This is a summary, written by members of the CITF Secretariat, of:
Lin YJ, Evans DH, Robbins NF, Orjuela G, Abe KT, Rathod B, Colwill K, Gingras AC, Tuite A, Yi QL, O’Brien SF, Drews SJ. Diminished Neutralization Capacity of SARS-CoV-2 Omicron BA.1 in Donor Plasma Collected from January to March 2021. Microbiol Spectr. 2023 Jun 8:e0525622. doi: 10.1128/spectrum.05256-22.
The results and/or conclusions contained in the research do not necessarily reflect the views of all CITF members.
A CITF-funded study, published in Microbiology Spectrum, found that vaccinated donors, regardless of infection status, were more likely than unvaccinated donors to neutralize Omicron when assessed by a plaque reduction neutralization (PRNT50)Plaque reduction neutralization assays are used to assess the neutralization capacity of donor plasma against wild-type SARS-CoV-2 and SARS-CoV-2 variants of concern. assay. The study was led by Dr. Steven Drews, in collaboration with Dr. Sheila O’Brien, both from Canadian Blood Services.
Samples were collected from January to March 2021. For PRNT50 studies, plasma samples previously analyzed for neutralizing antibodies against wild-type, Alpha, Beta, Delta, and Gamma variants were used. All had evidence of an anti-S or anti-receptor binding domain (RBD) signal (with or without anti-N). Among 25 samples from vaccinated individuals, 5 showed signals for anti-N antibodies. Among 39 samples from unvaccinated individuals, 19 had anti-N signals.

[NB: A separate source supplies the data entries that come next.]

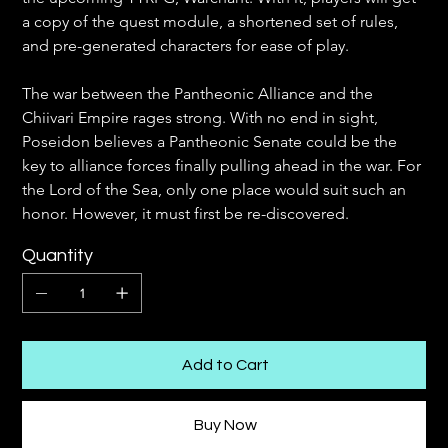
a copy of the quest module, a shortened set of rules, 
and pre-generated characters for ease of play. 
The war between the Pantheonic Alliance and the 
Chiivari Empire rages strong. With no end in sight, 
Poseidon believes a Pantheonic Senate could be the 
key to alliance forces finally pulling ahead in the war. For 
the Lord of the Sea, only one place would suit such an 
honor. However, it must first be re-discovered.
Quantity
Add to Cart
Buy Now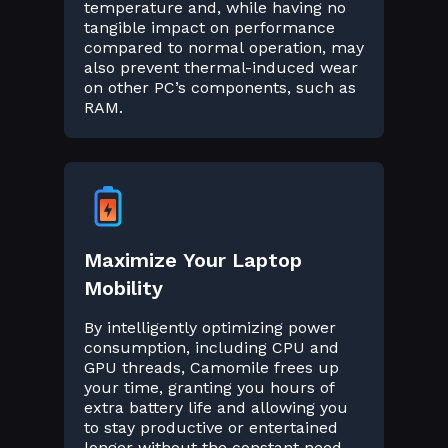
temperature and, while having no
tangible impact on performance
compared to normal operation, may
also prevent thermal-induced wear
on other PC’s components, such as
RAM.
Maximize Your Laptop
Mobility
By intelligently optimizing power
consumption, including CPU and
GPU threads, Camomile frees up
your time, granting you hours of
extra battery life and allowing you
to stay productive or entertained
longer without the constant need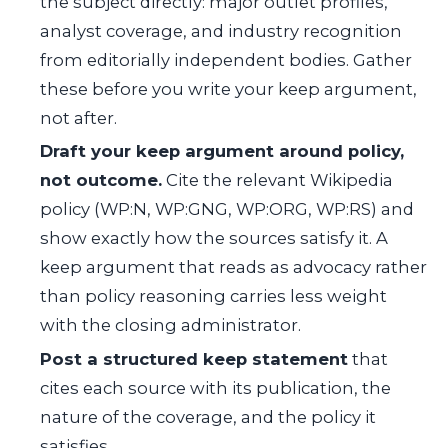
the subject directly: major outlet profiles,
analyst coverage, and industry recognition
from editorially independent bodies. Gather
these before you write your keep argument,
not after.
Draft your keep argument around policy,
not outcome.
Cite the relevant Wikipedia
policy (WP:N, WP:GNG, WP:ORG, WP:RS) and
show exactly how the sources satisfy it. A
keep argument that reads as advocacy rather
than policy reasoning carries less weight
with the closing administrator.
Post a structured keep statement
that
cites each source with its publication, the
nature of the coverage, and the policy it
satisfies.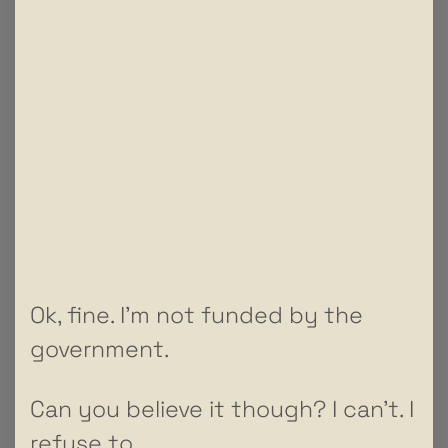
Ok, fine. I’m not funded by the
government.
Can you believe it though? I can’t. I
refuse to.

Additionally, 4,390 specimens (randomly sampled, regardless of serological evidence of infection) were also tested for anti-SARS-CoV-2 binding antibodies quantification.
Key findings:
When tested for ability to neutralise Omicron SARS-CoV-2, plasma collected from vaccinated Canadian blood donors was more likely to have measurable neutralizing antibodies (measured by PRNT50) than plasma from unvaccinated blood donors. In the vaccinated vs. unvaccinated group, the percentages of samples with any measurable PRNT50 were:
| SARS-CoV-2 variants | No. of samples showing neutralization in the vaccinated group (%) | No. of samples showing neutralization in the unvaccinated group (%) |
| Wild-type/Ancestral | 21/25 (84%) | 16/39 (41%) |
| Alpha | 19/25 (76%) | 16/39 (41%) |
| Beta | 18/25 (72%) | 10/39 (26%) |
| Gamma | 13/25 (52%) | 9/39 (23%) |
| Delta | 19/25 (76%) | 16/39 (41%) |
| Omicron BA.1 | 9/25 (36%) | 0/39 (0%) |
For Omicron (BA.1) neutralization, the results for vaccinated (9/25 [36%]) versus unvaccinated (0/39) were highly significant (P<0.0001).
None of the 4,453 samples collected had an antibody binding capacity (≥2 × 104 binding antibody units/mL [BAU/mL]), a high titer of binding antibodies suggestive of a better neutralizing capacity against Omicron BA.1.
Overall, the data from this study suggest that even in populations with high rates of SARS-CoV-2 infection, vaccination (including additional doses with monovalent or bivalent vaccines) is an important strategy to reduce the burden of severe disease and death.